When mind is in anger discriminative power, decency, dignity etc. are lost. I forget the person in front of me (father, mother, guru etc.). Americans call it, getting mad. Temporary madness occurs. All learning is not available to me. Knowledge was to be available to me in a crisis. Swamiji calls anger a Virus (vital information resources under seize). Anger is a virus for our brain computer. So, our knowledge is temporarily lost. Then there is loss of memory. Once knowledge is obstructed, discriminative power is permanently lost. This loss of Budhi is loss of human life.

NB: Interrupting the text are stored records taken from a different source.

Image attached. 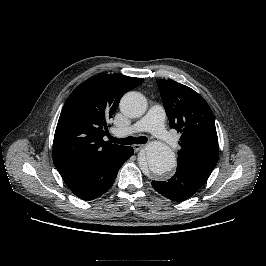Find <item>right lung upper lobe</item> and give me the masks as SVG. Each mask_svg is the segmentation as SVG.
<instances>
[{
	"label": "right lung upper lobe",
	"instance_id": "1",
	"mask_svg": "<svg viewBox=\"0 0 266 266\" xmlns=\"http://www.w3.org/2000/svg\"><path fill=\"white\" fill-rule=\"evenodd\" d=\"M142 82V78L123 75H95L70 94L53 141V162L59 173L113 155L124 147L103 140L109 133L107 120L121 97Z\"/></svg>",
	"mask_w": 266,
	"mask_h": 266
}]
</instances>
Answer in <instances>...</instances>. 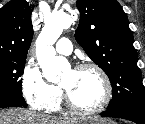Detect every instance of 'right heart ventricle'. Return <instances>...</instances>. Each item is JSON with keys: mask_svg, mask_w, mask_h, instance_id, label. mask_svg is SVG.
I'll return each mask as SVG.
<instances>
[{"mask_svg": "<svg viewBox=\"0 0 145 124\" xmlns=\"http://www.w3.org/2000/svg\"><path fill=\"white\" fill-rule=\"evenodd\" d=\"M59 109H60V103H59V105H58L57 108H55L54 110H52V112H56V111H58Z\"/></svg>", "mask_w": 145, "mask_h": 124, "instance_id": "1", "label": "right heart ventricle"}]
</instances>
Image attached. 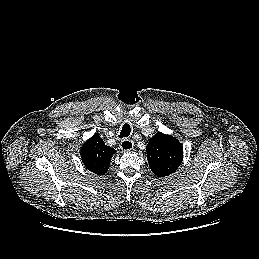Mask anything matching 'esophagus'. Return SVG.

If you want to shout at somebody, do it with thinking, rather than impulsively. In impulsive action we lose our purushartha.

(Note: Puruṣartha means an “object of human pursuit”. It is a key concept in Hinduism, and refers to the four proper goals or aims of a human life. The four puruṣarthas are Dharma (righteousness, moral values), Artha (prosperity, economic values), Kāma (pleasure, love, psychological values) and Mokṣa (liberation, spiritual values).

Shloka # 64:

“Approaching objects with senses free from attachment and aversion, and controlled by the mind, the man who has mastered his mind wins serenity.”

Now, Sri Krishna comes back to sense control again. He places a lot of importance to Indriya Nigraha. He tells Arjuna: “May you perceive sense objects through the sense organs but do not allow Raga (attachment or an object of joy) or Dvesha (dislike or an object of sorrow) to form. Do not allow this misconception to come in. Never get addicted to anything. Let sense organs obey your mind. It is easy to say no first, later it becomes more and more difficult. This is a life of mastery. This is a person with self-control. In this shloka Atma means instrument or mind. In such a person there is no more violent emotions. He is able to see any situation and act calmly without getting agitated. If an argument develops, he walks away from it. This way, your composure is back very soon. So, you have to be very alert.

The word Prasadam in the shloka means peace of mind or shanthi.

Swamiji says, to stop an argument does not mean I am conceding. It just means I have postponed. It avoids mental turbulence. This is very important in assimilation of knowledge.